VWWHFSfQ · on June 1, 2020

it's just too weird and open-ended.

the next thing will be a bunch of "open" functions:

   with open_binary("filename") as f:
       ...


    with open_text("filename") as f:
        ...

How do I open these files in writeable mode?

    with open_text("filename").writeable() as f:
        ...

This is getting absurd.

rnnr · on May 29, 2020

Ultimately this 'frustration' is always caused by loose typing/inexistent data model and not by the iterability of strings itself.

BiteCode_dev · on May 29, 2020

If that bothers you, use sigle dispatch.

Skunkleton · on May 28, 2020

> The idea that there are text files and binary files has been toxic for a whole generation of coders.

It really is nonsense isn't it? Its like asking a low level api for opening files as a .doc, or as a pdf. Why would that be part of the file io layer?

aidos · on May 28, 2020

Well, I guess it’s easy to argue that it’s so common that beginners would expect to open files as text. You can see how it would evolve that way.

Now I’m more familiar with it I’m careful to be explicit with the decoding when using text to make it super obvious what’s going on.

signal11 · on May 28, 2020

I suspect it’s also to do with Python’s history as a scripting language. Because of Perl’s obvious strengths in this area, any scripting language pretty much has to make it very easy to work with text files. Ruby does something similar for instance.

Even languages like Java now recognise the need to provide convenient access to text files as part of the standard API, with Files.readAllLines() in 7, Files.lines() in 8, and Files.readString() in 11.

BiteCode_dev · on May 29, 2020

You can make it easy to deal with text file without lying to your API users. open("foo", mode="t") could become open("foo").as_text().

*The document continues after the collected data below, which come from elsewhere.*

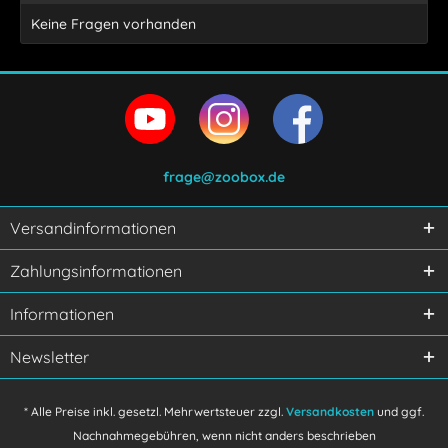
Keine Fragen vorhanden
frage@zoobox.de
Versandinformationen
Ich habe die
Datenschutzerklärung
gelesen,
Zahlungsinformationen
verstanden und stimme zu.
Mit * gekennzeichnete Felder sind Pflichtfelder.
Informationen
Senden
Newsletter
* Alle Preise inkl. gesetzl. Mehrwertsteuer zzgl.
Versandkosten
und ggf.
Nachnahmegebühren, wenn nicht anders beschrieben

Besides, Python has pathlib now, which allows you to do Path("foo").read_text() for quick and dirty text handling already.

heavenlyblue · on May 28, 2020

My first mistake I made as a beginner was dumping a bunch of binary data as text. Something would happen in the way and not the whole data would be written because I was writing it in text mode.

It just never appeared to me that the default mode of writing the file would _not_ write the array I was passing it.

It’s much more important for beginners to be able to learn clear recipes rather than having double standards with a bunch of edge cases.

aidos · on May 28, 2020

I’ve done worse. Using MySQL from php and not having the encoding right somewhere along the way so all my content was being mojibaked on the way in and un-mojibaked on the way out so I didn’t notice it until deep into a project when I needed to extract it to another system.

EDIT thanks, I knew that didn't look quite right. "Mojibaked" - such a great term.

mark-r · on May 28, 2020

The term is actually "Mojibake", not "emoji baked". https://en.wikipedia.org/wiki/Mojibake#Etymology

a1369209993 · on May 28, 2020

More to the point, it's so common that it ought to be supported out of the box by any decent programming language, the same way you'd expect any language to support IEEE floats. That doesn't mean the mechanism for it shouldn't be (effectively) textfile(file("foo.txt")), though.